Niche Chip Maker Ready to Rebound
04/22/2008 12:00 am EST
John Buckingham of the Prudent Speculator says communications-chip maker Exar is ready to resume innovation and healthy profitability.
Exar (Nasdaq: EXAR) designs chips for the highly competitive serial communications, networking and transmission, and storage markets. Customers include Hewlett-Packard, Tellabs, and Nokia.
In its Interface unit, Exar focuses on Universal Asynchronous Receiver Transmitter (UART)— technologies used to convert parallel data series into serial ones to alleviate the restrictive cabling requirements of parallel communications.
Exar also develops and sells high-speed analog, digital and mixed-signal (both analog and digital) physical interface and access control chips in its Communications division. The physical interface includes a transceiver (transmitter and receiver, combined), and is the direct connection to the transmission media, which is generally fiber and copper cabling. In Power Management, launched later in 2007, Exar sells technologies designed to regulate power delivered to a system.
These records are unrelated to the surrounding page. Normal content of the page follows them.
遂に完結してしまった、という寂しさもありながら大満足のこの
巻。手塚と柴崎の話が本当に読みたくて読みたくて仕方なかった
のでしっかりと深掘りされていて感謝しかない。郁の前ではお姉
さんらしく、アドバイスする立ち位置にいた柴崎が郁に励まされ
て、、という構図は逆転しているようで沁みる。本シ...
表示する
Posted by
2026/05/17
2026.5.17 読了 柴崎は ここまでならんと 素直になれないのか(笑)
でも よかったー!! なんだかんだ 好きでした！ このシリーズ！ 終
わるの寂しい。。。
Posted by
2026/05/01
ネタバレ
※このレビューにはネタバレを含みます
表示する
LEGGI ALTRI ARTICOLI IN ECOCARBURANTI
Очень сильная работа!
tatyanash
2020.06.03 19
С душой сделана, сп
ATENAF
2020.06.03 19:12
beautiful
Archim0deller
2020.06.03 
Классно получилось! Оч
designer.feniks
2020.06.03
In the nine months ended December 2007, Interface sales comprised 57% of the total, followed by Communications at 24%, and Power Management at 19%.
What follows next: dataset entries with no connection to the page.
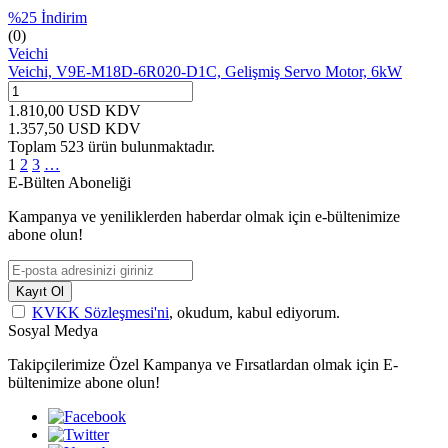
%
25
İndirim
(0)
Veichi
Veichi, V9E-M18D-6R020-D1C, Gelişmiş Servo Motor, 6kW
1.810,00
USD
KDV
1.357,50
USD
KDV
Toplam
523
ürün bulunmaktadır.
1
2
3
…
E-Bülten Aboneliği
Kampanya ve yeniliklerden haberdar olmak için e-bültenimize
abone olun!
Kayıt Ol
KVKK Sözleşmesi'ni
, okudum, kabul ediyorum.
Sosyal Medya
Takipçilerimize Özel Kampanya ve Fırsatlardan olmak için E-
bültenimize abone olun!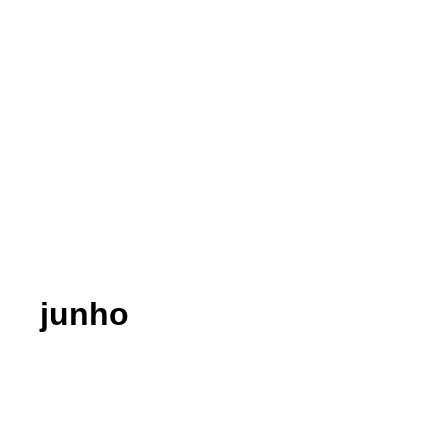
junho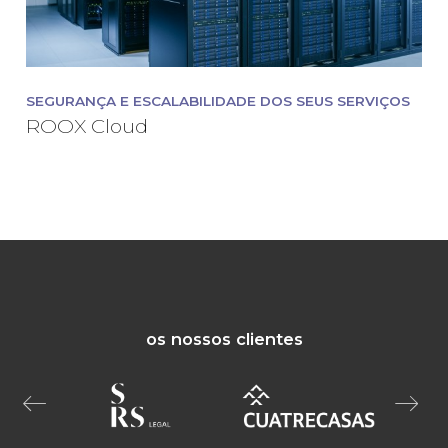
SEGURANÇA E ESCALABILIDADE DOS SEUS SERVIÇOS
ROOX Cloud
os nossos clientes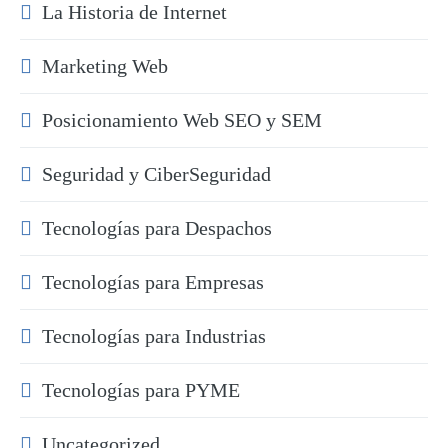
La Historia de Internet
Marketing Web
Posicionamiento Web SEO y SEM
Seguridad y CiberSeguridad
Tecnologías para Despachos
Tecnologías para Empresas
Tecnologías para Industrias
Tecnologías para PYME
Uncategorized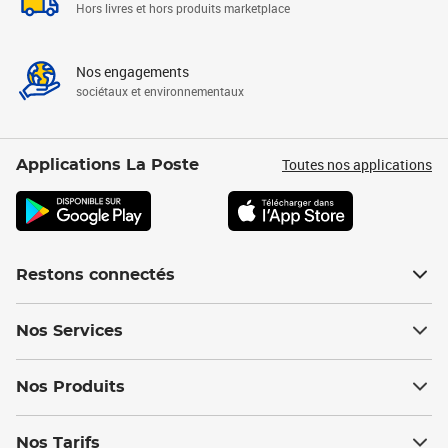
Hors livres et hors produits marketplace
Nos engagements
sociétaux et environnementaux
Toutes nos applications
Applications La Poste
Restons connectés
Nos Services
Nos Produits
Nos Tarifs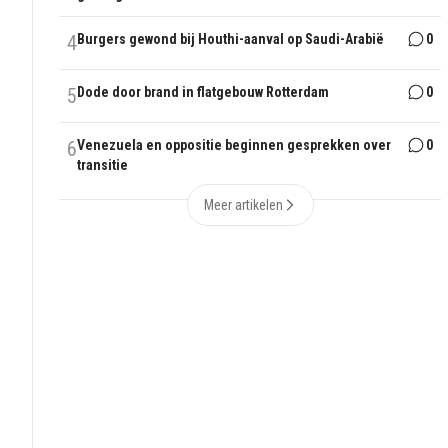
4
Burgers gewond bij Houthi-aanval op Saudi-Arabië
0
5
Dode door brand in flatgebouw Rotterdam
0
6
Venezuela en oppositie beginnen gesprekken over
0
transitie
Meer artikelen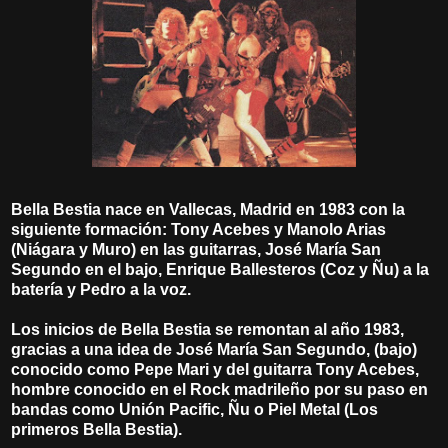
Bella Bestia nace en Vallecas, Madrid en 1983 con la
siguiente formación: Tony Acebes y Manolo Arias
(Niágara y Muro) en las guitarras, José María San
Segundo en el bajo, Enrique Ballesteros (Coz y Ñu) a la
batería y Pedro a la voz.
Los inicios de Bella Bestia se remontan al año 1983,
gracias a una idea de José María San Segundo, (bajo)
conocido como Pepe Mari y del guitarra Tony Acebes,
hombre conocido en el Rock madrileño por su paso en
bandas como Unión Pacific, Ñu o Piel Metal (Los
primeros Bella Bestia).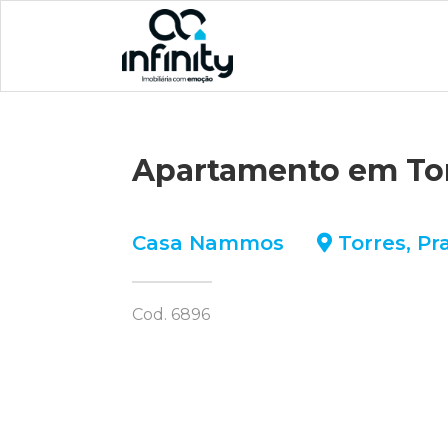
Apartamento em To
Casa Nammos
Torres
,
Pr
Cod. 6896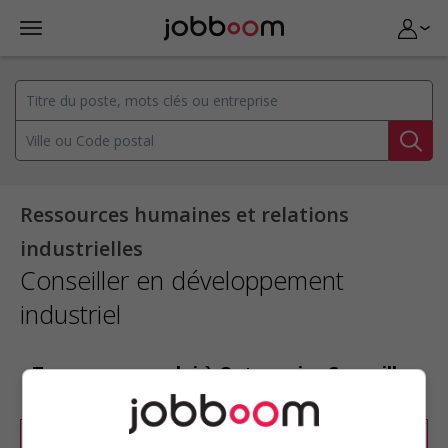
Ressources humaines et relations
industrielles
Conseiller en développement
industriel
Trouvez un emploi à Outaouais : Conseiller
en développement industriel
Since [last year], the company has experienced a host of monumental shifts. The company announced its intention to merge with peer Sipex to increase scale in existing markets and broaden access to the networking, industrial, and high-end consumer markets.
Management had high hopes for the combination, expectations that have yet to pan out. In fact, management didn’t even pan out. In December, chief executive officer and president Ralph Schmitt, who had been CEO at Sipex, resigned.
The company remains in a leaderless transition, while [it is working through] accounting issues related to the deal. Meanwhile, weaker-than-expected sales of power-management products in the December quarter and a wafer-production snafu in China crimped December-quarter financials.
Not the most excitingly positive take, but none too unfamiliar among smaller-cap technology names. Exar hasn’t yet emerged from the woods, but the trees seem to be getting thinner. And the recent announcement of an industry-first wireless UART solution suggests the company didn’t stop innovating along the way.
There are lots of reasons to remain optimistic about a turnaround, starting with the still very well-funded balance sheet. Exar currently maintains about $280 million in cash, or about $5.95 per share, representing 75% of the current share price. And revenue comparisons should ease with the dénouement of the accounting transition, barring an end-market-related slowdown [that pulls] the price-to-sales ratio below one time.
At the same time, further progress in the Sipex integration and a focus on bringing operating margins to the long-term goal of 20% should pull up the bottom line, which the Street expects to reemerge from the red in the current quarter.